I've been going around in circles trying to find a free option to e-file for 4868 from a non-US address in 2019. I've followed many links, started several sign ups but so far no go. I am told it is possible but I'm not sure if I believe it any more. Last year turbo free tax seemed to do it but no longer. 

I found a $50 option but I'm not sure if it is worth it since I have yet to file 2017. I'm a low income self employed dual citizen in Canada. I did the streamlined program for 2014-2016 early last year and later received a request for proof of change of name by mail, which I mailed back. By the time I realized that I was not going to hear anything back or have any further info about my returns, I had missed last year's extension. Having just gotten my Canada Taxes done, I am scrambling to find an extension option by tonight.

Normally, I shouldn't owe anything but I'm not sure if that is true as I am late on 2017 and may be on 2018. 

I'd appreciate any help,
thanks,
SM


----------



## smeelah (Feb 7, 2018)

I just spent awhile setting up my free tax slayer account as they claimed to offer free extension filing for expats but just as I was about finished, I am told that I am not eligible because I am over 50. This is craziness.


----------



## Bevdeforges (Nov 16, 2007)

If you don't owe anything, the "late filing" penalty is $0 (i.e. whatever % of the $0 tax due). It's a toss up whether you should file an extension for 2018 - but the easiest way to do that could me to just download the form https://www.irs.gov/pub/irs-pdf/f4868.pdf , fill it in, and mail it ASAP. 

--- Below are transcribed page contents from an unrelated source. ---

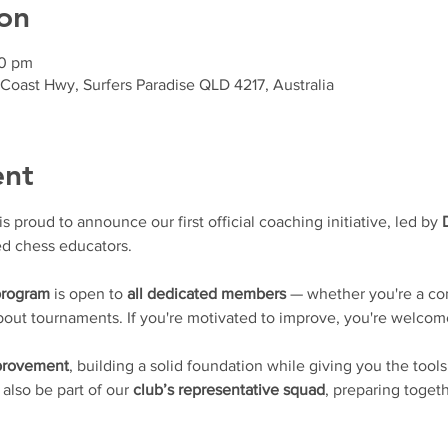
on
30 pm
 Coast Hwy, Surfers Paradise QLD 4217, Australia
ent
proud to announce our first official coaching initiative, led by 
d chess educators.
program
 is open to 
all dedicated members
 — whether you're a con
 about tournaments. If you're motivated to improve, you're welcom
mprovement
, building a solid foundation while giving you the tools
l also be part of our 
club’s representative squad
, preparing togeth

I'm not sure if the Free File Fillable forms option allows you to file a form 4868 - and unfortunately, several of the Free File commercial operations may have problems with a form 4868 from outside the US. (Every year the Free File options for non US residents seems to shrink.)

The key thing is that, if you owe nothing, the penalty amounts to nothing.


----------



## smeelah (Feb 7, 2018)

Thanks Bev. I was hoping that was true. 

I thought I read that there is something I wouldn't be eligible for if I filed late and perhaps it was the FEIE but it's all a blur now. I almost enjoy doing my Canadian taxes but US maze does my head in


----------



## smeelah (Feb 7, 2018)

I had a coffee and then continued to try out some more free-filers because I am stubborn. I am happy to say that TaxAct worked.


----------